Task prompt: Could you reproduce, from the records below, everything from the line with "产品风险等欺诈信息，不得作虚假或引人误解的宣传。" down to the line with "Mappa del sito", keeping both of those lines and changing nothing?

Working data:
§ §

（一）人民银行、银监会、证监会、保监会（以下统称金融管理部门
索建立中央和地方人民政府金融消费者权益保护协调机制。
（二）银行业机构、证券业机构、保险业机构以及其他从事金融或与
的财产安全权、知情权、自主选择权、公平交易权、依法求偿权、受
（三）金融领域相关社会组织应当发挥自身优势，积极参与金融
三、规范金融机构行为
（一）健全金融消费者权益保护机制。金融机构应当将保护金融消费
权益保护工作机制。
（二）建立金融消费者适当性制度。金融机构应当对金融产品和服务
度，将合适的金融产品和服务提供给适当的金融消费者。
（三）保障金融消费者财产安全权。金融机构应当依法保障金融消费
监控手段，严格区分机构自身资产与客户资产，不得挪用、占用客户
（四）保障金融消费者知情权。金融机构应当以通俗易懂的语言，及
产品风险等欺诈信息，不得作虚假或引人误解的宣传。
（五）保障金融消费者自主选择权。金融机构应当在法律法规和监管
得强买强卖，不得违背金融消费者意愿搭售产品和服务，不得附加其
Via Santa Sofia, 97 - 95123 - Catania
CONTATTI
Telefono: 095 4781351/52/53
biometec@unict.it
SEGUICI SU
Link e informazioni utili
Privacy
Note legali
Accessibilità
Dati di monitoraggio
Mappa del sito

§ §

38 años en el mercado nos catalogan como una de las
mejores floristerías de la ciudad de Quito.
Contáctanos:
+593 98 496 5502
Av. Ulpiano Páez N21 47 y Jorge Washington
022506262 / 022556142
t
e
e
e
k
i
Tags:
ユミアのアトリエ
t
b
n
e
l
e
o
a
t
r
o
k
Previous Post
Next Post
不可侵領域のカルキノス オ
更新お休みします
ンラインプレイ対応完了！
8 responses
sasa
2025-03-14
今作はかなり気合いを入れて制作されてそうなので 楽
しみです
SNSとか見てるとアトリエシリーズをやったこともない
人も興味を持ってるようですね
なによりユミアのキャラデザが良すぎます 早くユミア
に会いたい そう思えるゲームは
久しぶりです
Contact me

§ §

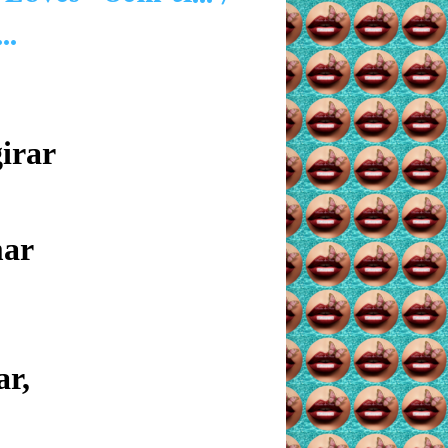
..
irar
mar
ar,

§ §

Exercise answer:
产品风险等欺诈信息，不得作虚假或引人误解的宣传。
（五）保障金融消费者自主选择权。金融机构应当在法律法规和监管
得强买强卖，不得违背金融消费者意愿搭售产品和服务，不得附加其
Via Santa Sofia, 97 - 95123 - Catania
CONTATTI
Telefono: 095 4781351/52/53
biometec@unict.it
SEGUICI SU
Link e informazioni utili
Privacy
Note legali
Accessibilità
Dati di monitoraggio
Mappa del sito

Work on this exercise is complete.